What is needed —
Could you copy every line of the data that contains "Done"?

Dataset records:
※ ※ ※
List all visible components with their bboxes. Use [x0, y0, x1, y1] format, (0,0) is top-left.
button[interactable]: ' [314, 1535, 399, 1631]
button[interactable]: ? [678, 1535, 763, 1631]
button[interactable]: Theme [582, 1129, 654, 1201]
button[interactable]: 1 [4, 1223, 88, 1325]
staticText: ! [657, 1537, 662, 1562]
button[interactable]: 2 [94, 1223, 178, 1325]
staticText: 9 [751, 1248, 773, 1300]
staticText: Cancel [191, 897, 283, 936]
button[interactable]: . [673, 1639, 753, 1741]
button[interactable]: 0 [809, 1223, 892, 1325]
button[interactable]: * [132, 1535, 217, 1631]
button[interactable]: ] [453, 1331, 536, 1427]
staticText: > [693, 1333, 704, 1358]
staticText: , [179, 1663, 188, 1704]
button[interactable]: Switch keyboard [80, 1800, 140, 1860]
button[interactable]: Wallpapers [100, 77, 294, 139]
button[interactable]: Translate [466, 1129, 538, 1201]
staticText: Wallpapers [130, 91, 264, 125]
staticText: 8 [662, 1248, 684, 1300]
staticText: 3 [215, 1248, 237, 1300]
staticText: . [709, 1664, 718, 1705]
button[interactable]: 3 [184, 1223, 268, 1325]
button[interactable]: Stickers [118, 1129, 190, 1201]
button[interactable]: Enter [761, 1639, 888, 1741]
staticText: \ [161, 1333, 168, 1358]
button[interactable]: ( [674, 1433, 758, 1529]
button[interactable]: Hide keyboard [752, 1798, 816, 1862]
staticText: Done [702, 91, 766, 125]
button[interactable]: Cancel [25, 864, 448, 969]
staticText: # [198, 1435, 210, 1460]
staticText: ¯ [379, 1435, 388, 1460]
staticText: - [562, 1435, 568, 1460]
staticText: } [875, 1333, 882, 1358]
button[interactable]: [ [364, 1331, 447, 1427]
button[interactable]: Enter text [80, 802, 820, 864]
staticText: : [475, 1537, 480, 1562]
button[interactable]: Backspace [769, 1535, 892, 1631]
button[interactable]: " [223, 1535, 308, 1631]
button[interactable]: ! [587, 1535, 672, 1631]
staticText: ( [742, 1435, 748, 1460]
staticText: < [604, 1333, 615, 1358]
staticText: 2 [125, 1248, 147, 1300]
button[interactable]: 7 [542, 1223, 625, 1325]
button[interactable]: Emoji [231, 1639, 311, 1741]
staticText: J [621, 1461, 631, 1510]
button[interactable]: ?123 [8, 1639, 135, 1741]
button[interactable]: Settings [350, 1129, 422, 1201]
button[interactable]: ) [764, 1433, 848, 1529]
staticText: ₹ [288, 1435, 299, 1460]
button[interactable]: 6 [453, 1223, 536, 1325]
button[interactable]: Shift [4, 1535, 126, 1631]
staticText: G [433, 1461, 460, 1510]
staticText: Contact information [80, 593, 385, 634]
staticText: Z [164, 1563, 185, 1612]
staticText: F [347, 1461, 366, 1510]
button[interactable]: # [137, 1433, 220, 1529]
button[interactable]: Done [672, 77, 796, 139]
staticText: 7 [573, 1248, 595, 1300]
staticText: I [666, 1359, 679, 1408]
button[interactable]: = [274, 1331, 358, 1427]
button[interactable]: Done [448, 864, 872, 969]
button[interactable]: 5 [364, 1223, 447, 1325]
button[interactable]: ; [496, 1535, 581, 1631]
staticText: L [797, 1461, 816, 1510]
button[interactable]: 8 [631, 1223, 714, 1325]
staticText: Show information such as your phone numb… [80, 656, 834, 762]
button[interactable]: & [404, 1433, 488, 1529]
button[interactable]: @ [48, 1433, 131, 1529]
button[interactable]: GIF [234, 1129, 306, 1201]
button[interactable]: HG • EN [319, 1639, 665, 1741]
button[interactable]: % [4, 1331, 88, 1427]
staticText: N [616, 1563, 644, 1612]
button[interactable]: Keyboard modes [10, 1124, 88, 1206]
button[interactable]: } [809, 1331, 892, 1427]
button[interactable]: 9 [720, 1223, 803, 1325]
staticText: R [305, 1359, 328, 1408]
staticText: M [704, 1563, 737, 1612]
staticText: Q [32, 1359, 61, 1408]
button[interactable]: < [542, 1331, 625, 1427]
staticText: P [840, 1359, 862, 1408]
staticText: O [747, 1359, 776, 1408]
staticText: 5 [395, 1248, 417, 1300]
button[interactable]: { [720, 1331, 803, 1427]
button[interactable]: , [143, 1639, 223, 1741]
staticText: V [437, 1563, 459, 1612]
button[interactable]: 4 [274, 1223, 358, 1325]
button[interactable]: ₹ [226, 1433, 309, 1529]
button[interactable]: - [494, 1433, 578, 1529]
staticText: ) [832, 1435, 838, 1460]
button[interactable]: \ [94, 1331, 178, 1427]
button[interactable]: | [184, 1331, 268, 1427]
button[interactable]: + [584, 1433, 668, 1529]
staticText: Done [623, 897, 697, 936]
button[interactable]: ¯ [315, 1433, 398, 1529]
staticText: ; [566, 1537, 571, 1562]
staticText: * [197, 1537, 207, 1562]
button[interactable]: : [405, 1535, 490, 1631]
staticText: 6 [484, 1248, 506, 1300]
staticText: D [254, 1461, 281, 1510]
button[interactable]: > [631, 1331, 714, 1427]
※ ※ ※
Solution to this exercise —
staticText: Done [702, 91, 766, 125]
button[interactable]: Done [672, 77, 796, 139]
button[interactable]: Done [448, 864, 872, 969]
staticText: Done [623, 897, 697, 936]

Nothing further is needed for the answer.